== ENTRIES SHOWN ==
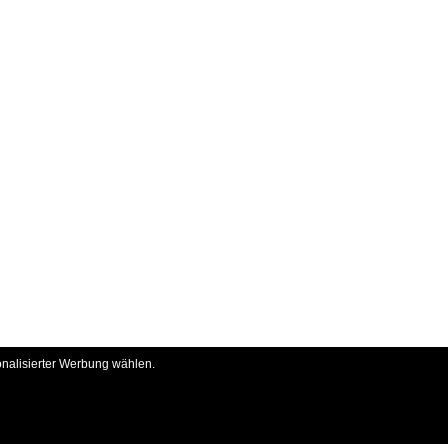
onalisierter Werbung wählen.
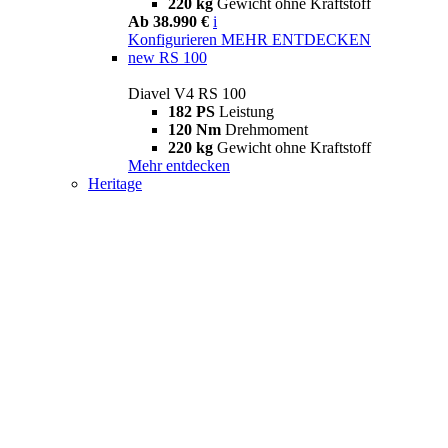
220 kg
Gewicht ohne Kraftstoff
Ab 38.990 €
i
Konfigurieren
MEHR ENTDECKEN
new
RS 100
Diavel V4 RS 100
182 PS
Leistung
120 Nm
Drehmoment
220 kg
Gewicht ohne Kraftstoff
Mehr entdecken
Heritage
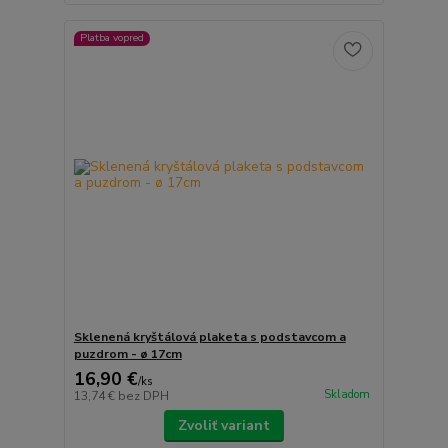
Platba vopred
Sklenená kryštálová plaketa s podstavcom a
puzdrom - ø 17cm
16,90 €
/
ks
Skladom
13,74 €
bez DPH
Zvoliť variant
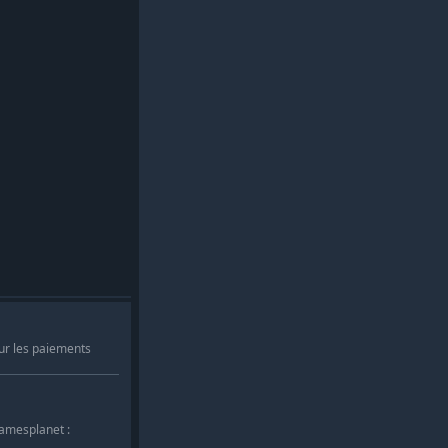
ur les paiements
Gamesplanet :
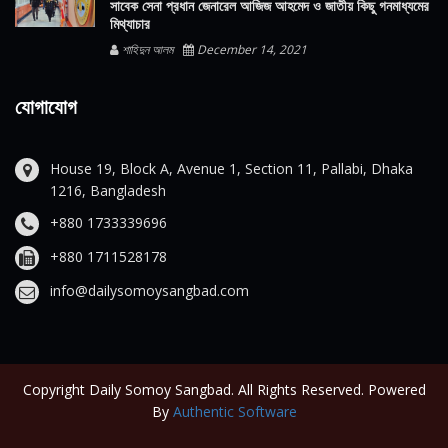
সাবেক সেনা প্রধান জেনারেল আজিজ আহমেদ ও জাতীয় কিছু গনমাধ্যমের
মিথ্যাচার
শাহিদুন আলম
December 14, 2021
যোগাযোগ
House 19, Block A, Avenue 1, Section 11, Pallabi, Dhaka
1216, Bangladesh
+880 1733339696
+880 1711528178
info@dailysomoysangbad.com
Copyright Daily Somoy Sangbad. All Rights Reserved. Powered
By
Authentic Software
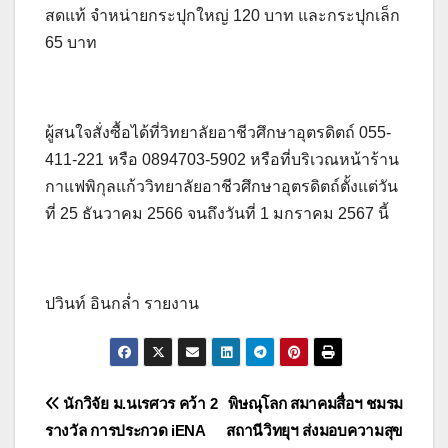
สดแท้ จำหน่ายกระปุกใหญ่ 120 บาท และกระปุกเล็ก
65 บาท
ผู้สนใจสั่งซื้อได้ที่วิทยาลัยอาชีวศึกษาอุตรดิตถ์ 055-
411-221 หรือ 0894703-5902 หรือที่บริเวณหน้าร้าน
กาแฟพิกุลแก้ววิทยาลัยอาชีวศึกษาอุตรดิตถ์ตั้งแต่วัน
ที่ 25 ธันวาคม 2566 จนถึงวันที่ 1 มกราคม 2567 นี้
ปวินท์ อินกล่ำ รายงาน
แนะแนว
นักวิจัย ม.นเรศวร คว้า 2
พิษณุโลก สมาคมสื่อฯ ชมรม
รางวัล การประกวด iENA
สถานีวิทยุฯ ส่งมอบความสุข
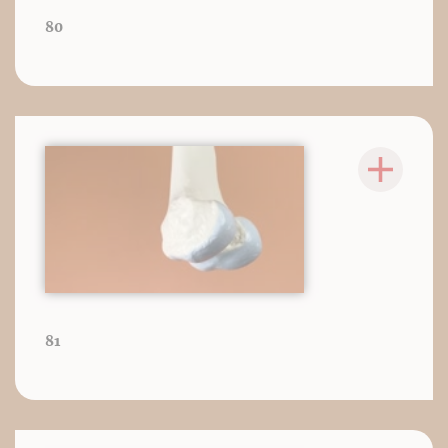
80
81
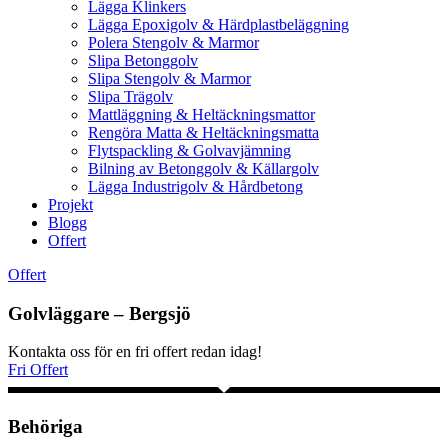
Lägga Klinkers
Lägga Epoxigolv & Härdplastbeläggning
Polera Stengolv & Marmor
Slipa Betonggolv
Slipa Stengolv & Marmor
Slipa Trägolv
Mattläggning & Heltäckningsmattor
Rengöra Matta & Heltäckningsmatta
Flytspackling & Golvavjämning
Bilning av Betonggolv & Källargolv
Lägga Industrigolv & Hårdbetong
Projekt
Blogg
Offert
Offert
Golvläggare – Bergsjö
Kontakta oss för en fri offert redan idag!
Fri Offert
Behöriga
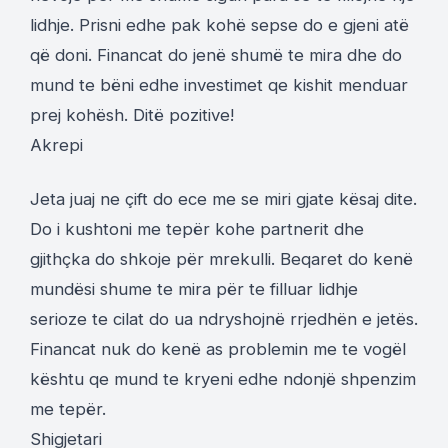
lidhje. Prisni edhe pak kohë sepse do e gjeni atë
që doni. Financat do jenë shumë te mira dhe do
mund te bëni edhe investimet qe kishit menduar
prej kohësh. Ditë pozitive!
Akrepi
Jeta juaj ne çift do ece me se miri gjate kësaj dite.
Do i kushtoni me tepër kohe partnerit dhe
gjithçka do shkoje për mrekulli. Beqaret do kenë
mundësi shume te mira për te filluar lidhje
serioze te cilat do ua ndryshojnë rrjedhën e jetës.
Financat nuk do kenë as problemin me te vogël
kështu qe mund te kryeni edhe ndonjë shpenzim
me tepër.
Shigjetari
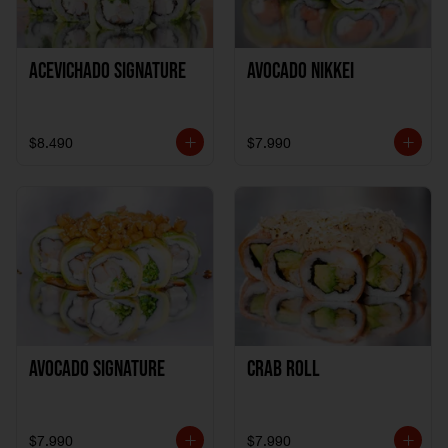
ACEVICHADO SIGNATURE
AVOCADO NIKKEI
$8.490
$7.990
AVOCADO SIGNATURE
CRAB ROLL
$7.990
$7.990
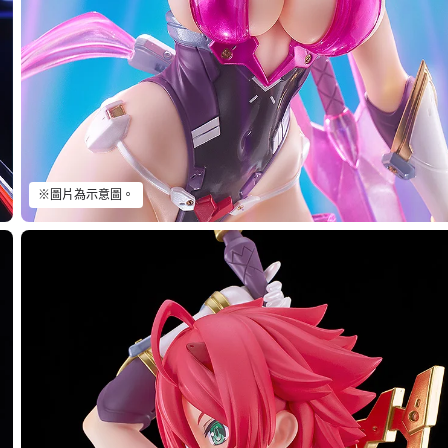
※圖片為示意圖。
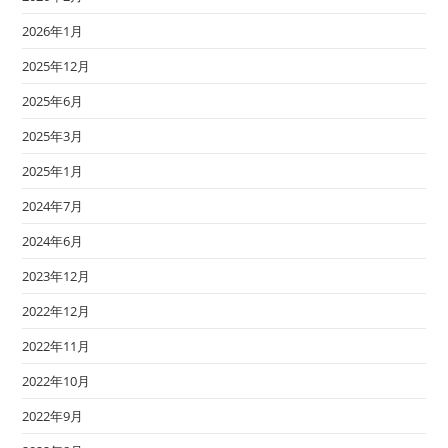
2026年1月
2025年12月
2025年6月
2025年3月
2025年1月
2024年7月
2024年6月
2023年12月
2022年12月
2022年11月
2022年10月
2022年9月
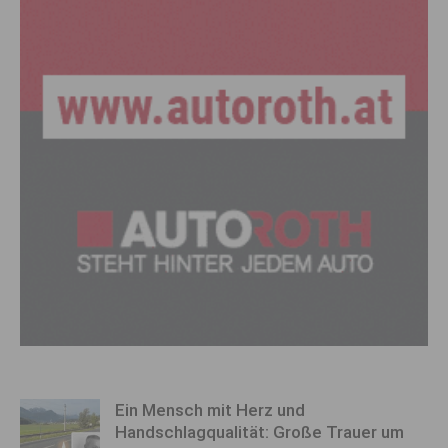
Ein Mensch mit Herz und
Handschlagqualität: Große Trauer um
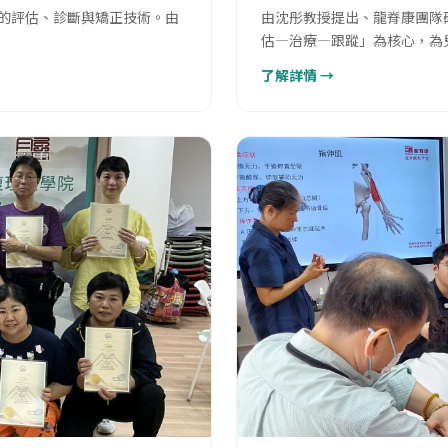
的評估、診斷與矯正技術。由
由沈彤教授提出、龍脊康團隊
估—治療—跟蹤」為核心，為
了解詳情 →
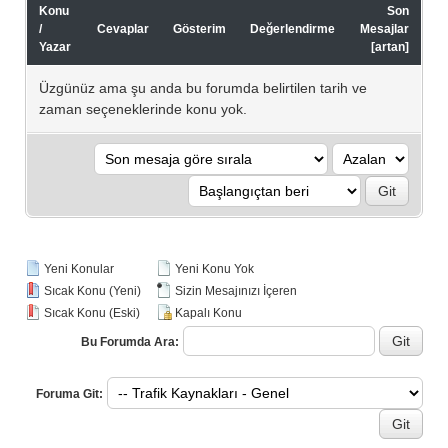
Konu
Son
/
Cevaplar
Gösterim
Değerlendirme
Mesajlar
Yazar
[
artan
]
Üzgünüz ama şu anda bu forumda belirtilen tarih ve
zaman seçeneklerinde konu yok.
Yeni Konular
Yeni Konu Yok
Sıcak Konu (Yeni)
Sizin Mesajınızı İçeren
Sıcak Konu (Eski)
Kapalı Konu
Bu Forumda Ara:
Foruma Git:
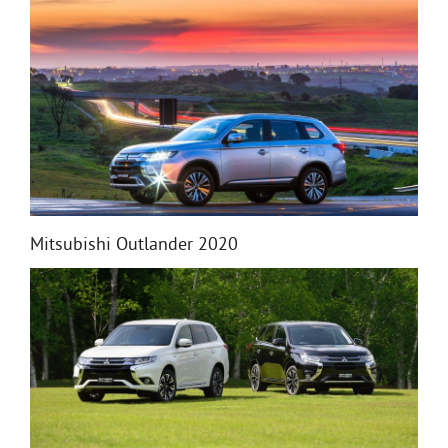
Mitsubishi Outlander 2020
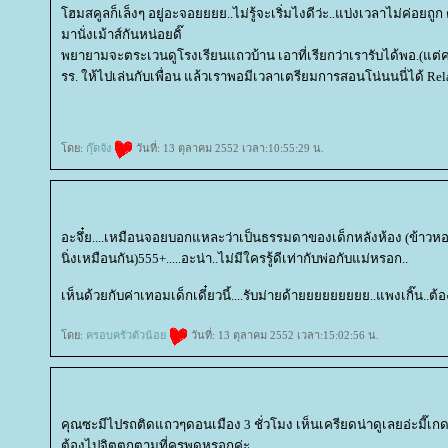
ฮมสคูลก็เล็งๆ อยู่อะจอยยยย..ไม่รู้จะเริ่มไงดีว่ะ..แบ่งเวลาไม่ค่อยถูก
มานั่งเม้าส์กันหน่อยดิ๊
พยายามจะตระเวนดูโรงเรียนแถวบ้าน เอาที่เรียกว่าเรารับได้พอ.(แต่ค่า
รร. ให้ไปเล่นกับเพื่อน แล้วเราพอมีเวลาเตรียมการสอนโน่นนนี่ได้ Rela
ดย:
กุ๊ดจัง
วันที่: 13 ตุลาคม 2552 เวลา:10:55:29 น.
อะจึ๋ย....เหมือนจอยบอกแหละว่าเป็นธรรมดาของเด็กหลังห้อง (ข้าวหอ
นิ่งเหมือนกัน)555+.....อะน่า..ไม่มีใครรู้ดีเท่ากับพ่อกับแม่หรอก..
เห็นด้วยกับค่าเทอมเด็กเดี๋ยวนี้....รับม่ายด้ายยยยยยยยย..แพงเกิ๊น..ต้อง
ดย:
ครอบครัวตัวน้อ
วันที่: 13 ตุลาคม 2552 เวลา:15:02:56 น.
คุณซะมีไปรถติดแถวๆดอนเมือง 3 ชั่วโมง เห็นเครียดน่าดูเลยอ่ะมี๊เกด แค
ต้องไปจิตตกตามที่ครูพูดหรอกค่ะ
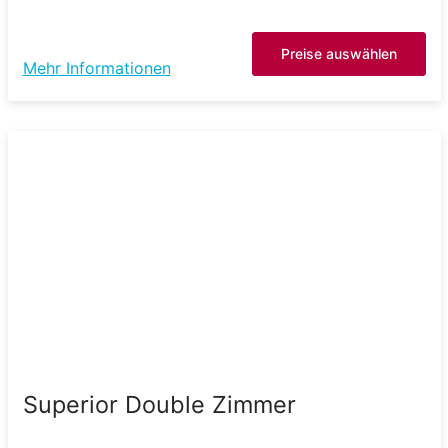
Preise auswählen
Mehr Informationen
Superior Double Zimmer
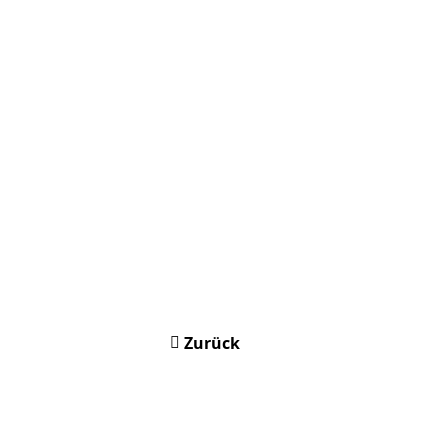
Zurück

== EXERCISE BRIEF ==
Restate the data above word for word, so that the only difference is the missing pictures.

== EXERCISE ANSWER ==
onalisierter Werbung wählen.
220 kg
Gewicht ohne Kraftstoff
Ab 38.990 €
i
Konfigurieren
MEHR ENTDECKEN
new
RS 100
Diavel V4 RS 100
182 PS
Leistung
120 Nm
Drehmoment
220 kg
Gewicht ohne Kraftstoff
Mehr entdecken
Heritage
Platba vopred
Sklenená kryštálová plaketa s podstavcom a
puzdrom - ø 17cm
16,90 €
/
ks
Skladom
13,74 €
bez DPH
Zvoliť variant
ur les paiements
Gamesplanet :
সাবেক সেনা প্রধান জেনারেল আজিজ আহমেদ ও জাতীয় কিছু গনমাধ্যমের
মিথ্যাচার
শাহিদুন আলম
December 14, 2021
যোগাযোগ
House 19, Block A, Avenue 1, Section 11, Pallabi, Dhaka
1216, Bangladesh
+880 1733339696
+880 1711528178
info@dailysomoysangbad.com
Copyright Daily Somoy Sangbad. All Rights Reserved. Powered
By
Authentic Software
สดแท้ จำหน่ายกระปุกใหญ่ 120 บาท และกระปุกเล็ก
65 บาท
ผู้สนใจสั่งซื้อได้ที่วิทยาลัยอาชีวศึกษาอุตรดิตถ์ 055-
411-221 หรือ 0894703-5902 หรือที่บริเวณหน้าร้าน
กาแฟพิกุลแก้ววิทยาลัยอาชีวศึกษาอุตรดิตถ์ตั้งแต่วัน
ที่ 25 ธันวาคม 2566 จนถึงวันที่ 1 มกราคม 2567 นี้
ปวินท์ อินกล่ำ รายงาน
แนะแนว
นักวิจัย ม.นเรศวร คว้า 2
พิษณุโลก สมาคมสื่อฯ ชมรม
รางวัล การประกวด iENA
สถานีวิทยุฯ ส่งมอบความสุข
80
81
Lägga Klinkers
Lägga Epoxigolv & Härdplastbeläggning
Polera Stengolv & Marmor
Slipa Betonggolv
Slipa Stengolv & Marmor
Slipa Trägolv
Mattläggning & Heltäckningsmattor
Rengöra Matta & Heltäckningsmatta
Flytspackling & Golvavjämning
Bilning av Betonggolv & Källargolv
Lägga Industrigolv & Hårdbetong
Projekt
Blogg
Offert
Offert
Golvläggare – Bergsjö
Kontakta oss för en fri offert redan idag!
Fri Offert
Behöriga
lidhje. Prisni edhe pak kohë sepse do e gjeni atë
që doni. Financat do jenë shumë te mira dhe do
mund te bëni edhe investimet qe kishit menduar
prej kohësh. Ditë pozitive!
Akrepi
Jeta juaj ne çift do ece me se miri gjate kësaj dite.
Do i kushtoni me tepër kohe partnerit dhe
gjithçka do shkoje për mrekulli. Beqaret do kenë
mundësi shume te mira për te filluar lidhje
serioze te cilat do ua ndryshojnë rrjedhën e jetës.
Financat nuk do kenë as problemin me te vogël
kështu qe mund te kryeni edhe ndonjë shpenzim
me tepër.
Shigjetari
ACEVICHADO SIGNATURE
AVOCADO NIKKEI
$8.490
$7.990
AVOCADO SIGNATURE
CRAB ROLL
$7.990
$7.990
※圖片為示意圖。
2026年1月
2025年12月
2025年6月
2025年3月
2025年1月
2024年7月
2024年6月
2023年12月
2022年12月
2022年11月
2022年10月
2022年9月
Ein Mensch mit Herz und
Handschlagqualität: Große Trauer um
的評估、診斷與矯正技術。由
由沈彤教授提出、龍脊康團隊
估—治療—跟蹤」為核心，為
了解詳情 →
Konu
Son
/
Cevaplar
Gösterim
Değerlendirme
Mesajlar
Yazar
[
artan
]
Üzgünüz ama şu anda bu forumda belirtilen tarih ve
zaman seçeneklerinde konu yok.
Yeni Konular
Yeni Konu Yok
Sıcak Konu (Yeni)
Sizin Mesajınızı İçeren
Sıcak Konu (Eski)
Kapalı Konu
Bu Forumda Ara:
Foruma Git:
Mitsubishi Outlander 2020
ฮมสคูลก็เล็งๆ อยู่อะจอยยยย..ไม่รู้จะเริ่มไงดีว่ะ..แบ่งเวลาไม่ค่อยถูก
มานั่งเม้าส์กันหน่อยดิ๊
พยายามจะตระเวนดูโรงเรียนแถวบ้าน เอาที่เรียกว่าเรารับได้พอ.(แต่ค่า
รร. ให้ไปเล่นกับเพื่อน แล้วเราพอมีเวลาเตรียมการสอนโน่นนนี่ได้ Rela
ดย:
กุ๊ดจัง
วันที่: 13 ตุลาคม 2552 เวลา:10:55:29 น.
อะจึ๋ย....เหมือนจอยบอกแหละว่าเป็นธรรมดาของเด็กหลังห้อง (ข้าวหอ
นิ่งเหมือนกัน)555+.....อะน่า..ไม่มีใครรู้ดีเท่ากับพ่อกับแม่หรอก..
เห็นด้วยกับค่าเทอมเด็กเดี๋ยวนี้....รับม่ายด้ายยยยยยยยย..แพงเกิ๊น..ต้อง
ดย:
ครอบครัวตัวน้อ
วันที่: 13 ตุลาคม 2552 เวลา:15:02:56 น.
คุณซะมีไปรถติดแถวๆดอนเมือง 3 ชั่วโมง เห็นเครียดน่าดูเลยอ่ะมี๊เกด แค
ต้องไปจิตตกตามที่ครูพูดหรอกค่ะ
Preise auswählen
Mehr Informationen
Superior Double Zimmer
Zurück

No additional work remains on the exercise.